**What you have to do**
Find how many lines of the listing below include the word "Galaxy", then report the number by itself.

**Material for this task**
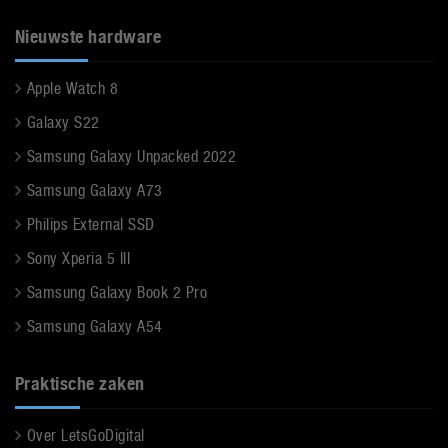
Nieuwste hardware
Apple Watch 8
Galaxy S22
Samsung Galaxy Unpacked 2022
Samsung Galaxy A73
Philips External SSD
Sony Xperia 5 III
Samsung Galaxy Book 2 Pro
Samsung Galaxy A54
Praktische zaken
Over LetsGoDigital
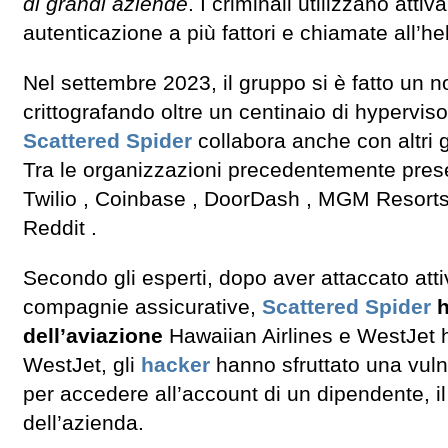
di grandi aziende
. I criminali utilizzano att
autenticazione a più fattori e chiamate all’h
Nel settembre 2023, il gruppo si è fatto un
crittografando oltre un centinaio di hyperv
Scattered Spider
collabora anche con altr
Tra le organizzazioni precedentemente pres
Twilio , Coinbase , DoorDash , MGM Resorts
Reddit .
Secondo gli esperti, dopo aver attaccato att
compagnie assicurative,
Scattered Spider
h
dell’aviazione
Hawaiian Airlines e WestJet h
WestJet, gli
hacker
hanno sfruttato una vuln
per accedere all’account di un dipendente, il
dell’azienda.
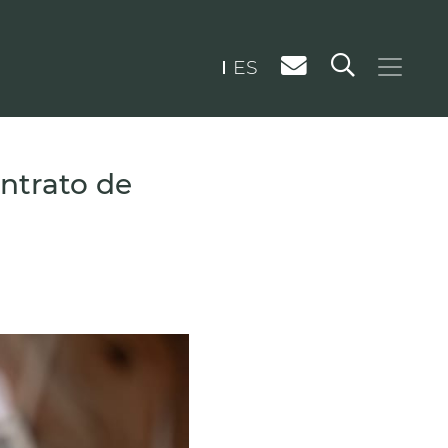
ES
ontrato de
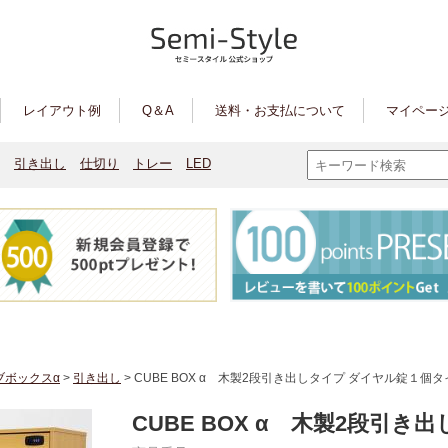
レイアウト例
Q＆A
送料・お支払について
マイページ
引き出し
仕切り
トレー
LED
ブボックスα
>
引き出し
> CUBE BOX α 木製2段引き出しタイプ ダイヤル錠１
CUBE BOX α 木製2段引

---

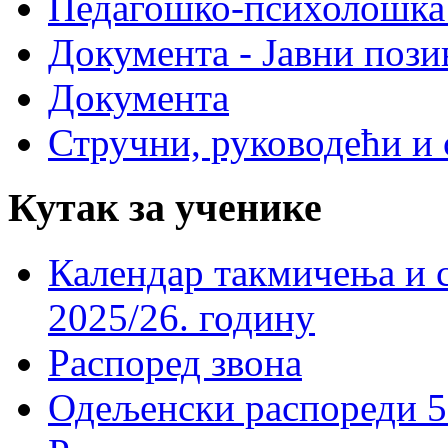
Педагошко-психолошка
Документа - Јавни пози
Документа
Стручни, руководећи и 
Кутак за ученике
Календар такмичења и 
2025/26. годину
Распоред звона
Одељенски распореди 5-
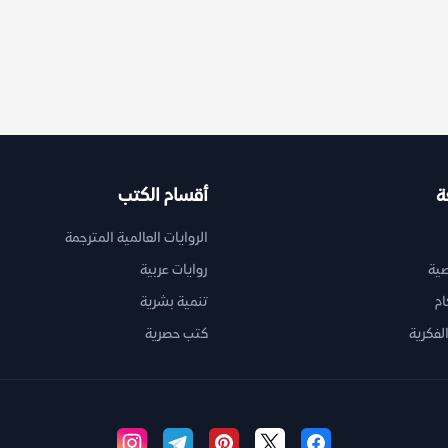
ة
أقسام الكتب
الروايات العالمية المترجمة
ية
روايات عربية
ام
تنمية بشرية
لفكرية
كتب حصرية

**Task result**
5